A soundtrack of Joy Division fills the sunny kitchen of his Cambridge, Massachusetts, restaurant La Royal, as Peruvian-born chef JuanMa Calderón deftly maneuvers his skillet over a roaring flame. The heady scent of flash-seared meats and vegetables waft through the room as he drops in a tangle of pasta, tossing it all together with an umami-rich mix of soy sauce, oyster sauce and red wine vinegar. A squirt of lime juice completes the dish.

Calderón tips the stir-fry onto an enamelware tray, making sure to drizzle in any stray pan juices—what he calls “the gold.” Each forkful is a vibrant collision of flavors: the sweet-­savory one-two punch of the soy sauce and oyster sauce, heightened by the bright acidity of the vinegar and lime, with a burst of spice from hot peppers.

This is tallarín saltado, a simple, classic Peruvian noodle dish. It’s one of Peru’s many saltados, the stir-fries that are a staple of the Chinese-­influenced cuisine known as chifa—a product of the vast wave of Chinese immigration to Peru in the 19th century. In Peruvian cooking, South American, East Asian and European culinary roots deliciously intertwine.

Maria Rondeau, Calderón’s partner, notes the adaptive nature of chifa cuisine. “The Chinese immigrants married into the Peruvian culture, so they made Chinese food with a lot of Peruvian inflections,” she says. Which is how lo mein transformed into tallarín saltado, making use of locally available red wine vinegar, lime juice, ají amarillo peppers (a moderately spicy pepper native to Peru) and Italian pasta. “It’s all about bringing flavors together,” Rondeau says. “It’s about the joy on the plate.”

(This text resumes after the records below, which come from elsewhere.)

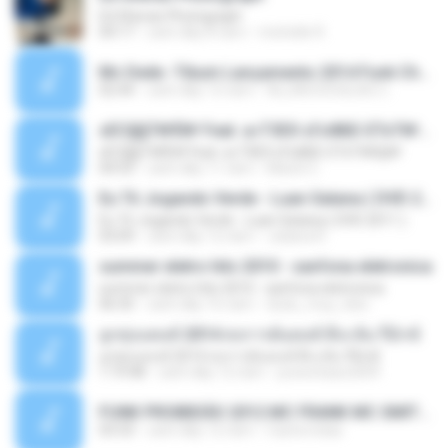
Ed Sheran Photograph
04:17
cách đây 8 năm
michelle R.
Mc Dede -Tibum Lançamento 2014 Funk Chique Produçoes .mp3
02:44
cách đây 13 năm
ALLAN DOUGLAS C.
ѕЕС§§Т№Ё№ Feat. а»ТЗЕХ ѕГѕФБЕ-ЕТєТ№Щ№
ѕЕС§§Т№Ё№ Feat. а»ТЗЕХ ѕГѕФБЕ-ЕТєТ№Щ№
04:53
cách đây 11 năm
MaxGi C.
Eu Tô Jogando Verde - Luan Satana ( DVD 2011 )
Eu Tô Jogando Verde - Luan Satana ( DVD 2011 )
03:09
cách đây 12 năm
Juliana R.
summer eletro hits 2010 - sanfona eletronica
summer eletro hits 2010 - sanfona eletronica
06:35
cách đây 16 năm
dudu_muy_loko
ลูกทุ่งแดนซ์ 2014 สงการต์แดนซ์ ดีเจ ต้น รีมิกซ์
ลูกทุ่งแดนซ์ 2014 สงการต์แดนซ์ ดีเจ ต้น รีมิกซ์
1:19:48
cách đây 12 năm
powerbass2009
FUNK PROIBIDÃO 2012 MC FRANK MC SMITH MC LON MC DEDE MC DALESTE MC ROBA CENA MC K9 MC LUAN MC DINHO DA VP MC KELVINHO MC YOSHI MC DUHZINHO DA VR MC NOBRUH MC GALO SP - HINO PCC - PRIMEIRO COMANDO .mp3
03:33
cách đây 12 năm
Castornidas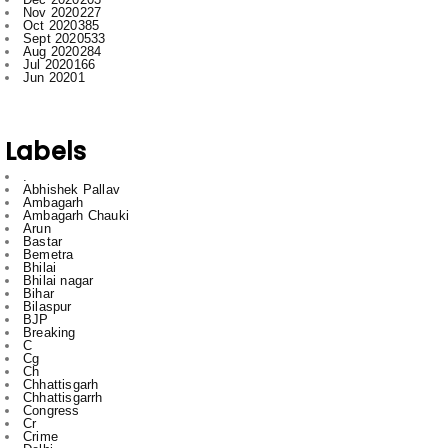
Jul 2020
166
Jun 2020
1
Labels
.
Abhishek Pallav
Ambagarh
Ambagarh Chauki
Arun
Bastar
Bemetra
Bhilai
Bhilai nagar
Bihar
Bilaspur
BJP
Breaking
C
Cg
Ch
Chhattisgarh
Chhattisgarrh
Congress
Cr
Crime
Delhi
Dhamdha
Durg
Durg Bakliwl
Education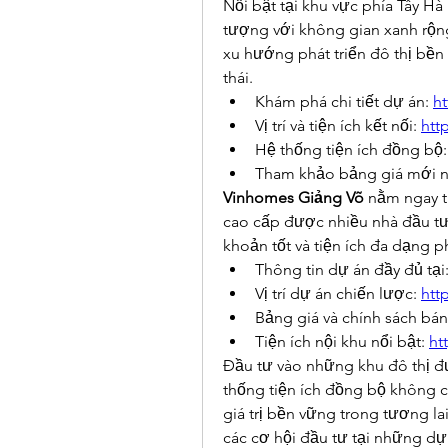
Nổi bật tại khu vực phía Tây Hà 
tượng với không gian xanh rộng
xu hướng phát triển đô thị bền
thái.
Khám phá chi tiết dự án: 
h
Vị trí và tiện ích kết nối: 
htt
Hệ thống tiện ích đồng bộ:
Tham khảo bảng giá mới n
Vinhomes Giảng Võ
 nằm ngay t
cao cấp được nhiều nhà đầu tư 
khoản tốt và tiện ích đa dạng 
Thông tin dự án đầy đủ tại:
Vị trí dự án chiến lược: 
htt
Bảng giá và chính sách bán
Tiện ích nội khu nổi bật: 
ht
Đầu tư vào những khu đô thị đượ
thống tiện ích đồng bộ không c
giá trị bền vững trong tương la
các cơ hội đầu tư tại những dự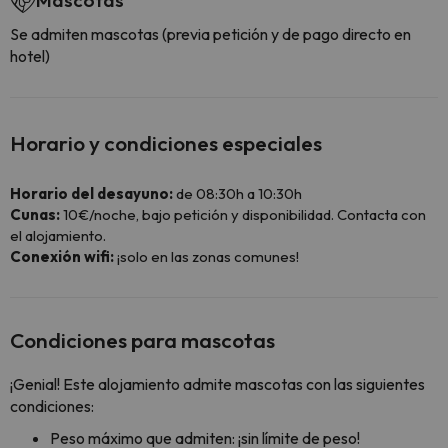
Mascotas
Se admiten mascotas (previa petición y de pago directo en
hotel)
Horario y condiciones especiales
Horario del desayuno:
de 08:30h a 10:30h
Cunas:
10€/noche, bajo petición y disponibilidad. Contacta con
el alojamiento.
Conexión wifi:
¡solo en las zonas comunes!
Condiciones para mascotas
¡Genial! Este alojamiento admite mascotas con las siguientes
condiciones:
Peso máximo que admiten: ¡sin límite de peso!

And, like any stir-fry, it’s also about heat and speed: Heat the pan until smoking, add the meat and aromatics to caramelize them, then quick-­sear the vegetables before incorporating the al dente noodles, which finish cooking in the rich sauce (made silky thanks to a splash of pasta cooking water).

In our version, we keep things fairly traditional. But in the spirit of adaptation, we swap in either Fresno or jalapeño peppers (a common substitute for ají amarillo, which is challenging to source in the U.S.), and we use balsamic rather than red wine vinegar, for extra depth. In Peru, tallarín saltado can be made with a variety of proteins; we opted for chicken. The result is a stir-fry bursting with flavor, deeply savory and smoky, yet sweet and tangy, with a pleasant heat from the chili. Truly, joy on a plate.